The Food Won't Get Insulted If Your Kid Doesn't Eat It
Smart mom, Maryann Jacobsen, writing at Motherlode, in The New York Times:
Dear Camp Counselor,Thanks for making camp a fun experience for my daughter. When it comes to her lunch and snack, please allow her to decide when she is done eating and to eat her food in any order she likes. Thanks!
This is the note I include in my 6-year-old daughter's lunch box when she spends the day at summer camp. I know from experience that she is often asked to eat more than she wants, or is instructed to eat her "healthy foods first" when others supervise her eating.
As a family nutrition expert, I don't make my children eat more when they say they are done, and there is no order in which they must eat their food. But when I go to birthday parties and observe other families in restaurants, I can see I am in the minority. There was the 4-year-old boy at a Mexican restaurant who declared he was full, only to have his mom instruct him to finish his taquito, and the 6-year-old at the party who was told to finish her broccoli and ended up throwing it up at the table. Then there are the parents who tell me their toddlers beam with pride after finishing all their food, because they learned at day care that an empty plate is a "happy plate."
Research tells a similar story. A 2007 study, published in Appetite, revealed that 85 percent of parents attempt to get young children to eat more at mealtime using praise, food rewards and reasoning. Another study, published in Pediatrics this May, showed that more than half of parents asked their adolescent children to eat all the food on their plate, while a third prompted their kids to eat more even when they stated they were full.
This isn't about pointing fingers at parents.
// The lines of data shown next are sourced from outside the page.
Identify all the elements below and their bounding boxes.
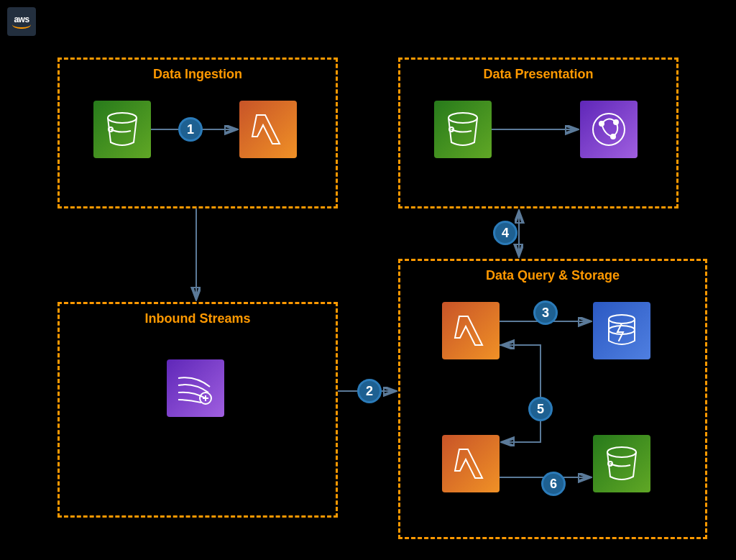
- kinesis-stream-icon: [167, 359, 224, 417]
- svg-point-2: [448, 113, 477, 123]
- step-badge-5: 5: [528, 397, 553, 421]
- step-badge-3: 3: [533, 300, 558, 325]
- step-badge-2: 2: [357, 379, 382, 403]
- group-data-query-storage: Data Query & Storage: [398, 259, 707, 539]
- svg-point-13: [607, 447, 636, 457]
- cloudfront-icon: [580, 101, 638, 158]
- group-title-ingestion: Data Ingestion: [60, 67, 336, 82]
- aws-logo: aws: [7, 7, 36, 36]
- step-badge-4: 4: [493, 221, 518, 245]
- lambda-icon: [239, 101, 297, 158]
- group-title-query: Data Query & Storage: [400, 268, 705, 283]
- svg-point-0: [108, 113, 137, 123]
- group-title-presentation: Data Presentation: [400, 67, 676, 82]
- aws-smile-icon: [12, 23, 31, 29]
- svg-point-12: [609, 326, 635, 334]
- lambda-icon: [442, 435, 500, 492]
- lambda-icon: [442, 302, 500, 359]
- s3-bucket-icon: [593, 435, 650, 492]
- group-title-inbound: Inbound Streams: [60, 311, 336, 326]
- diagram-canvas: aws Data Ingestion Data Presentation: [0, 0, 736, 560]
- svg-point-11: [609, 315, 635, 323]
- s3-bucket-icon: [434, 101, 492, 158]
- step-badge-1: 1: [178, 117, 203, 142]
- step-badge-6: 6: [541, 472, 566, 496]
- dynamodb-icon: [593, 302, 650, 359]
- s3-bucket-icon: [93, 101, 151, 158]
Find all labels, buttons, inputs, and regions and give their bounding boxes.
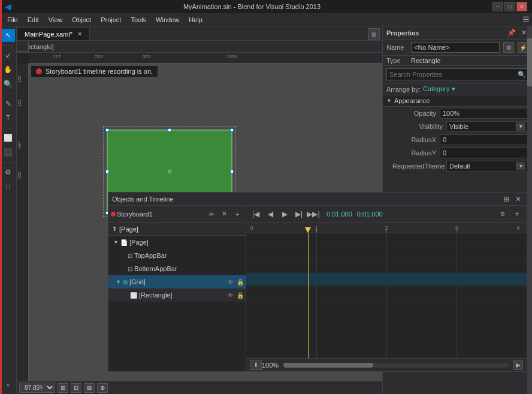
timeline-title-bar: Objects and Timeline ⊞ ✕ xyxy=(108,193,527,206)
minimize-button[interactable]: ─ xyxy=(492,2,503,11)
grid-collapse-arrow[interactable]: ▼ xyxy=(116,279,123,285)
handle-top-right[interactable] xyxy=(230,128,234,132)
tree-page-top-item[interactable]: ⬆ [Page] xyxy=(108,222,246,236)
timeline-ruler: 0 1 2 3 4 xyxy=(246,222,527,233)
ruler-label-0: 0 xyxy=(250,225,253,231)
menu-help[interactable]: Help xyxy=(184,15,207,25)
element-label-bar: [Rectangle] xyxy=(17,41,382,53)
timeline-panel-title: Objects and Timeline xyxy=(112,196,174,203)
radiusx-input[interactable] xyxy=(440,134,528,145)
ruler-tick-1 xyxy=(316,230,317,233)
menu-project[interactable]: Project xyxy=(96,15,126,25)
timeline-titlebar-controls: ⊞ ✕ xyxy=(501,194,523,204)
fit-to-screen-btn[interactable]: ⊕ xyxy=(97,383,108,393)
vertical-ruler: 150 121 497 320 xyxy=(17,64,29,394)
title-bar: ◀ MyAnimation.sln - Blend for Visual Stu… xyxy=(0,0,532,13)
grid-view-btn-2[interactable]: ⊟ xyxy=(71,383,81,393)
text-tool-button[interactable]: T xyxy=(2,112,15,125)
shape-tool-button[interactable]: ⬜ xyxy=(2,131,15,145)
menu-object[interactable]: Object xyxy=(67,15,96,25)
menu-window[interactable]: Window xyxy=(151,15,184,25)
tree-item-page[interactable]: ▼ 📄 [Page] xyxy=(108,236,246,249)
play-forward-btn[interactable]: ▶| xyxy=(293,208,305,220)
timeline-scroll-thumb[interactable] xyxy=(283,363,373,368)
timeline-scrollbar[interactable] xyxy=(283,363,509,368)
handle-top-left[interactable] xyxy=(105,128,109,132)
menu-edit[interactable]: Edit xyxy=(23,15,44,25)
prop-row-requestedtheme: RequestedTheme Default ▼ xyxy=(383,160,532,173)
properties-scrollbar-thumb[interactable] xyxy=(527,38,532,86)
arrange-dropdown[interactable]: Category ▾ xyxy=(423,85,455,93)
rect-visibility-icon[interactable]: 👁 xyxy=(226,291,235,299)
add-keyframe-btn[interactable]: + xyxy=(511,208,523,220)
handle-middle-left[interactable] xyxy=(105,170,109,173)
opacity-input[interactable] xyxy=(440,108,528,119)
grid-visibility-icon[interactable]: 👁 xyxy=(226,278,235,286)
rect-icon: ⬜ xyxy=(130,292,137,299)
radiusy-label: RadiusY xyxy=(392,149,440,157)
select-tool-button[interactable]: ↖ xyxy=(2,29,15,42)
asset-button[interactable]: ∷ xyxy=(2,180,15,193)
zoom-select[interactable]: 87.85% xyxy=(19,383,55,393)
menu-file[interactable]: File xyxy=(2,15,23,25)
zoom-tool-button[interactable]: 🔍 xyxy=(2,77,15,91)
search-properties-input[interactable] xyxy=(386,68,528,80)
prop-row-opacity: Opacity xyxy=(383,107,532,120)
play-back-btn[interactable]: ◀ xyxy=(264,208,276,220)
grid-label: [Grid] xyxy=(129,278,146,285)
ruler-label-v121: 121 xyxy=(17,100,22,107)
timeline-bottom-icon[interactable]: ⬇ xyxy=(250,360,262,370)
playhead-indicator-ruler[interactable] xyxy=(305,227,311,233)
toolbar-separator-2 xyxy=(2,94,14,94)
pen-tool-button[interactable]: ✎ xyxy=(2,97,15,110)
play-btn[interactable]: ▶ xyxy=(279,208,291,220)
brush-tool-button[interactable]: ⬛ xyxy=(2,146,15,159)
menu-view[interactable]: View xyxy=(44,15,68,25)
grid-item-actions: 👁 🔒 xyxy=(226,278,244,286)
storyboard-delete-btn[interactable]: ✕ xyxy=(218,208,230,220)
radiusy-input[interactable] xyxy=(440,148,528,158)
playhead-line[interactable] xyxy=(308,233,309,358)
name-settings-icon[interactable]: ⚙ xyxy=(503,42,514,53)
maximize-button[interactable]: □ xyxy=(504,2,515,11)
grid-view-btn-3[interactable]: ⊠ xyxy=(84,383,95,393)
grid-view-btn-1[interactable]: ⊞ xyxy=(58,383,68,393)
timeline-close-icon[interactable]: ✕ xyxy=(513,194,523,204)
tab-mainpage[interactable]: MainPage.xaml* ✕ xyxy=(17,27,90,40)
handle-middle-right[interactable] xyxy=(230,170,234,173)
timeline-scroll-right-btn[interactable]: ▶ xyxy=(513,360,523,370)
direct-select-button[interactable]: ↙ xyxy=(2,49,15,62)
go-start-btn[interactable]: |◀ xyxy=(250,208,262,220)
more-tools-button[interactable]: » xyxy=(2,378,15,392)
handle-top-middle[interactable] xyxy=(168,128,171,132)
timeline-resize-icon[interactable]: ⊞ xyxy=(501,194,511,204)
component-tool-button[interactable]: ⚙ xyxy=(2,166,15,179)
page-collapse-arrow[interactable]: ▼ xyxy=(113,239,120,245)
view-tool-button[interactable]: ✋ xyxy=(2,63,15,76)
storyboard-add-btn[interactable]: + xyxy=(231,208,243,220)
grid-lock-icon[interactable]: 🔒 xyxy=(236,278,244,286)
storyboard-menu-btn[interactable]: ≫ xyxy=(205,208,217,220)
tree-item-bottomappbar[interactable]: ⊡ BottomAppBar xyxy=(108,262,246,275)
sign-in-icon[interactable]: ☰ xyxy=(522,15,530,24)
panel-btn-1[interactable]: ⊞ xyxy=(368,28,380,40)
menu-tools[interactable]: Tools xyxy=(126,15,151,25)
appearance-section-header[interactable]: ▼ Appearance xyxy=(383,95,532,107)
name-input[interactable] xyxy=(411,42,500,53)
pin-icon[interactable]: 📌 xyxy=(507,28,516,38)
tab-close-icon[interactable]: ✕ xyxy=(77,31,82,37)
menu-bar: File Edit View Object Project Tools Wind… xyxy=(0,13,532,26)
tree-item-grid[interactable]: ▼ ⊞ [Grid] 👁 🔒 xyxy=(108,275,246,288)
properties-scrollbar[interactable] xyxy=(527,26,532,394)
close-button[interactable]: ✕ xyxy=(516,2,527,11)
objects-tree: Storyboard1 ≫ ✕ + ⬆ [Page] ▼ 📄 [Page] xyxy=(108,206,246,371)
tree-item-topappbar[interactable]: ⊡ TopAppBar xyxy=(108,249,246,262)
go-end-btn[interactable]: ▶▶| xyxy=(307,208,319,220)
arrange-label: Arrange by: xyxy=(386,86,421,93)
requestedtheme-dropdown[interactable]: Default ▼ xyxy=(446,161,528,172)
center-handle[interactable] xyxy=(168,170,171,173)
keyframe-settings-btn[interactable]: ⚙ xyxy=(497,208,509,220)
rect-lock-icon[interactable]: 🔒 xyxy=(236,291,244,299)
tree-item-rectangle[interactable]: ⬜ [Rectangle] 👁 🔒 xyxy=(108,288,246,302)
visibility-dropdown[interactable]: Visible ▼ xyxy=(446,121,528,132)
After all, getting children to eat all of their meal was a necessity for most of human history, when food was scarce. Children didn't have the luxury of taking only a few bites or skipping a meal, because the next meal wasn't certain. But today, we live in a food-plenty environment in which the next meal, snack and eating opportunity is certain and bigger than ever. Despite this reality, children are still born with the ability to regulate their food intake. Unfortunately, research shows controlling feeding practices, like "clean your plate," negatively affect food regulation skills as children age.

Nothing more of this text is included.